▶ What you have to do
Check each line of the data below for the word "menuitem", then extract the ones that have it.
[Records provided Boundary: Start]
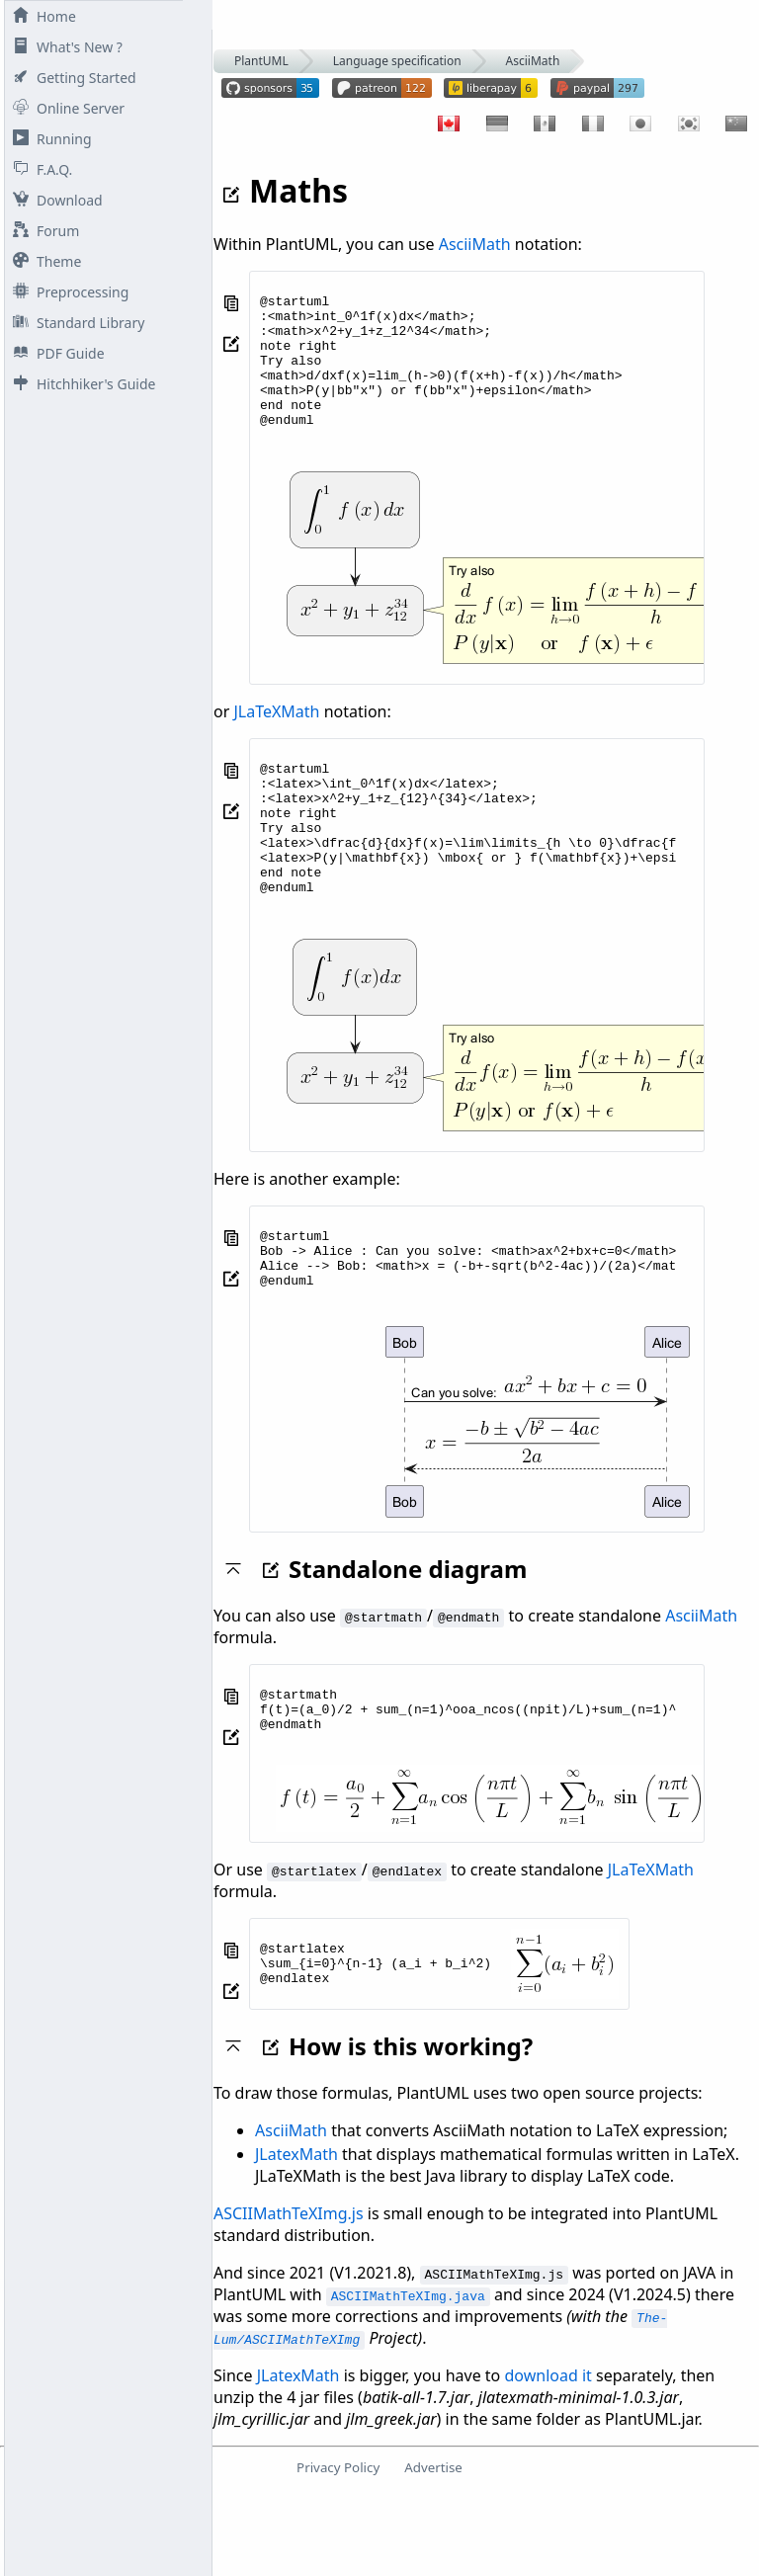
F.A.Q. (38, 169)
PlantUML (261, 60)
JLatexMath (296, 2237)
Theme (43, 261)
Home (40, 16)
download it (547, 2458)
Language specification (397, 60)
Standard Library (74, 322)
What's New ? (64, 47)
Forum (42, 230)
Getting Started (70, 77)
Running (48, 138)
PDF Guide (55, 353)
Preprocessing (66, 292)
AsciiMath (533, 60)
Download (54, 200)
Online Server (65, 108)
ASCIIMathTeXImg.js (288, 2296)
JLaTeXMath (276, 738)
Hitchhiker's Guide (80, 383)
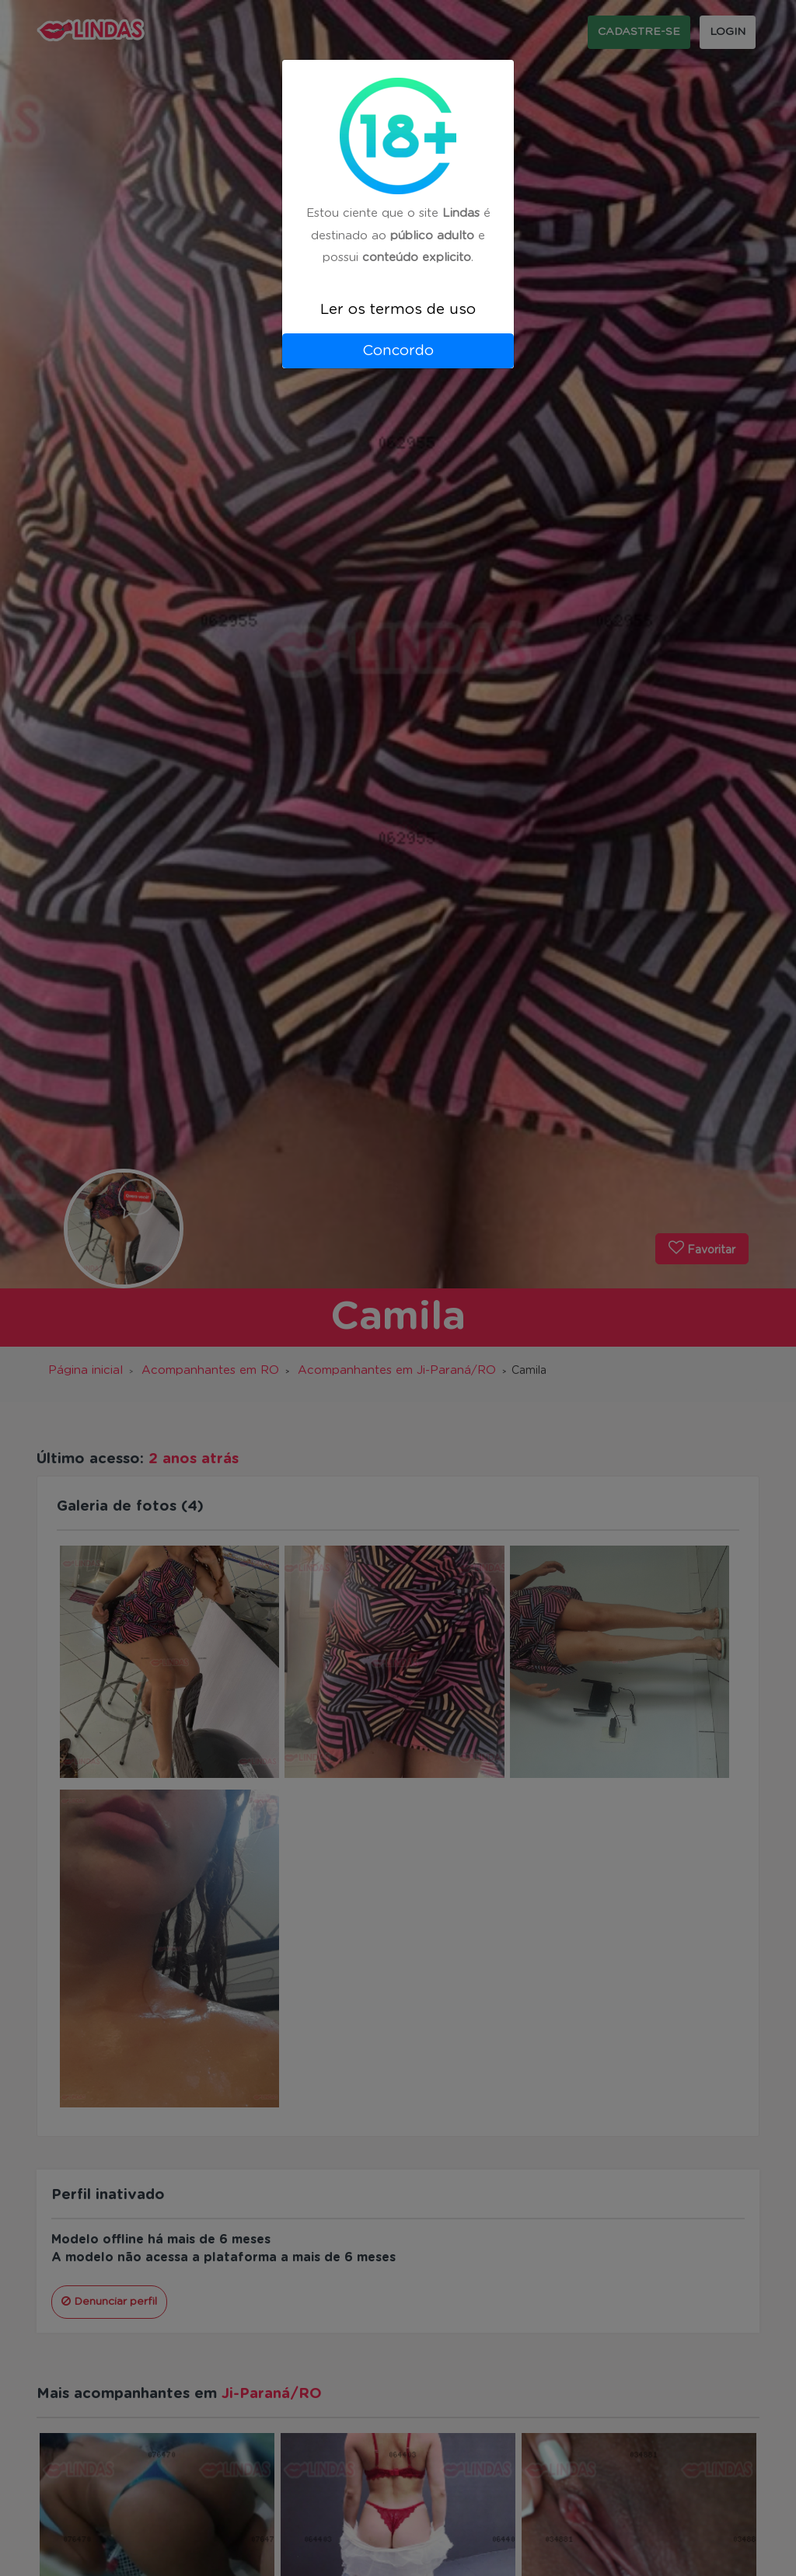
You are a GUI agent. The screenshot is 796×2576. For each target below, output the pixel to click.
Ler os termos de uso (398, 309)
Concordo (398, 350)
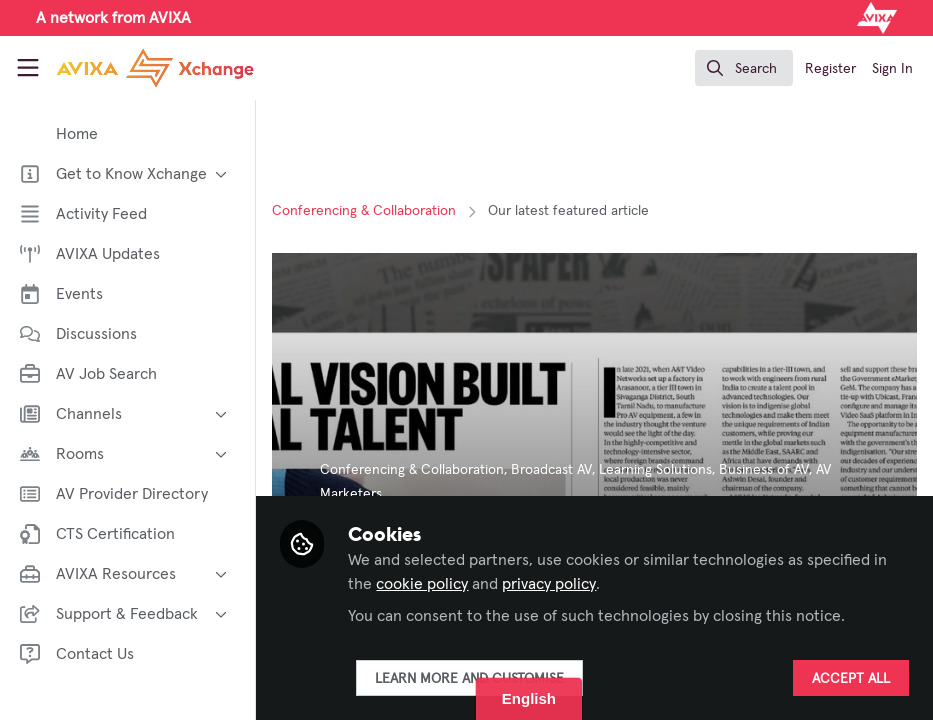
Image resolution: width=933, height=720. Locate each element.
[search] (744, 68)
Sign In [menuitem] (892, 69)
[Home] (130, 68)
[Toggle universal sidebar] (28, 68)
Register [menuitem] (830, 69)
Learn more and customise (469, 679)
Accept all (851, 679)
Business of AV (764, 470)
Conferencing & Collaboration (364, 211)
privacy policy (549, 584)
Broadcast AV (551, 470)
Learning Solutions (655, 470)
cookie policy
[Records provided Boundary: End]
▶ Completed task
Sign In [menuitem] (892, 69)
Register [menuitem] (830, 69)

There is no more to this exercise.